To determine the difference between the total mass of all the nucleons and the nuclear mass of the given nucleus, we need to use the concept of mass-energy equivalence provided by Einstein's famous equation:

$$ E= \Delta m \cdot c^2 $$

where:

• E is the binding energy.
• $$ \Delta m $$ is the mass defect (difference in mass).
• $$ c $$ is the speed of light in vacuum, which is approximately $$3 \times 10^8 \, \text{m/s}$$.

Given:

• Binding energy, $$ E = 18 \times 10^8 \, \text{J} $$.

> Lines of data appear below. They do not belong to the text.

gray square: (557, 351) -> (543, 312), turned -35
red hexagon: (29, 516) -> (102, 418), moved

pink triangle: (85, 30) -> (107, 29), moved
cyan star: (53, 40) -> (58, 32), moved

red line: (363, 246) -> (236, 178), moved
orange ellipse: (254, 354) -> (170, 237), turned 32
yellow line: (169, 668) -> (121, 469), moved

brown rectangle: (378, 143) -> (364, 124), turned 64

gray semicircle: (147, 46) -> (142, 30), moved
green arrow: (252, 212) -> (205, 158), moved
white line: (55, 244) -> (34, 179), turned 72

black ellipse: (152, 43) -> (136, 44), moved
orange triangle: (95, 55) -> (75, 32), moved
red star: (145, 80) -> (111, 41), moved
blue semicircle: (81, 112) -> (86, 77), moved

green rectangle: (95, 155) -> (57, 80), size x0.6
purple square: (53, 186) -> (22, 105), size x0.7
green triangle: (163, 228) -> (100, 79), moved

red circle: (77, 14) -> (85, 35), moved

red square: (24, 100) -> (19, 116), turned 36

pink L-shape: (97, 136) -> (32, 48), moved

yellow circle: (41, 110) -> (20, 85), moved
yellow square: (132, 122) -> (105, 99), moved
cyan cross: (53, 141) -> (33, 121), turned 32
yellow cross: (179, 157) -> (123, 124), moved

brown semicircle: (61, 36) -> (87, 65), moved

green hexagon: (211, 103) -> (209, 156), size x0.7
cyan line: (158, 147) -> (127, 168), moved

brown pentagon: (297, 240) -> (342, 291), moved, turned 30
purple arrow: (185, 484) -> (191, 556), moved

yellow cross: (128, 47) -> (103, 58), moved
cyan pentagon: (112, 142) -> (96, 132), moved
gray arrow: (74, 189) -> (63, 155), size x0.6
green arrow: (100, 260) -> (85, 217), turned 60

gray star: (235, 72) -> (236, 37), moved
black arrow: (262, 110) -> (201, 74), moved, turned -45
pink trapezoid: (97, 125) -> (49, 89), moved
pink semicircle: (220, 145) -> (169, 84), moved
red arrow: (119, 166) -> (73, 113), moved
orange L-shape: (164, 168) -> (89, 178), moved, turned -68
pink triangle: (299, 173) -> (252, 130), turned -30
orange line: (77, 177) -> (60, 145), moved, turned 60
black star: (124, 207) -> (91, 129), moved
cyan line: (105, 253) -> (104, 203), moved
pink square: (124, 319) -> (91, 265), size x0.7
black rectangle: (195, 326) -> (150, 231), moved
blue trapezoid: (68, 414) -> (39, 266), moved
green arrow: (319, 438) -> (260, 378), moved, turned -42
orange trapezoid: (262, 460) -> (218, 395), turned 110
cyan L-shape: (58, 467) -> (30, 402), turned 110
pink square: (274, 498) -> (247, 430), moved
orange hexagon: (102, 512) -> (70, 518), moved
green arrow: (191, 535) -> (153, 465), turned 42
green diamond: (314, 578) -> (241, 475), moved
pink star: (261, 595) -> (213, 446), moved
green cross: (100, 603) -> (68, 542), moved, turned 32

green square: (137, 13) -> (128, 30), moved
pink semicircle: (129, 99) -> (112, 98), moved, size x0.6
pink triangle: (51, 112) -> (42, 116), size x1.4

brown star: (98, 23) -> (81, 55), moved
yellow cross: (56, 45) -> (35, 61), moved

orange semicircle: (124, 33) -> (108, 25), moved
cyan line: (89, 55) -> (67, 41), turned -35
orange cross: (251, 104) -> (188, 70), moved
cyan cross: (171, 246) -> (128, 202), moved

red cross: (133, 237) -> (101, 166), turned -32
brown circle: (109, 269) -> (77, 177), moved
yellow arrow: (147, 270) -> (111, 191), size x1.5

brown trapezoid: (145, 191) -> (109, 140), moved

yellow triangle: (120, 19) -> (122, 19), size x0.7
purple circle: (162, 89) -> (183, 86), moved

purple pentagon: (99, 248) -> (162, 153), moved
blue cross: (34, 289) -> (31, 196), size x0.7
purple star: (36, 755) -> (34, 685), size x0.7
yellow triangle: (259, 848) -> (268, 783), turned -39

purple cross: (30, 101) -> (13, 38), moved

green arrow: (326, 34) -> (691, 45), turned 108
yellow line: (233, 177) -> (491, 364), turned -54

We need to find $$ \Delta m $$, so rearranging the equation:

$$ \Delta m = \frac{E}{c^2} $$

Substitute the given values:

$$ \Delta m = \frac{18 \times 10^8}{(3 \times 10^8)^2} $$

Calculate the value:

$$ \Delta m = \frac{18 \times 10^8}{9 \times 10^{16}} $$

$$ \Delta m = \frac{18}{9} \times 10^{-8} $$

$$ \Delta m = 2 \times 10^{-8} \, \text{kg} $$

To convert the mass from kilograms to micrograms ($$ \mu g $$), we use the conversion factor $$ 1 \, \text{kg} = 10^9 \, \mu g $$:

$$ \Delta m = 2 \times 10^{-8} \, \text{kg} \times 10^9 \, \frac{\mu g}{\text{kg}} $$

$$ \Delta m = 2 \times 10^{1} \, \mu g $$

$$ \Delta m = 20 \, \mu g $$

Therefore, the difference between the total mass of all the nucleons and the nuclear mass of the given nucleus is 20 $$ \mu g $$.

Option A (20 $$ \mu g $$) is the correct answer.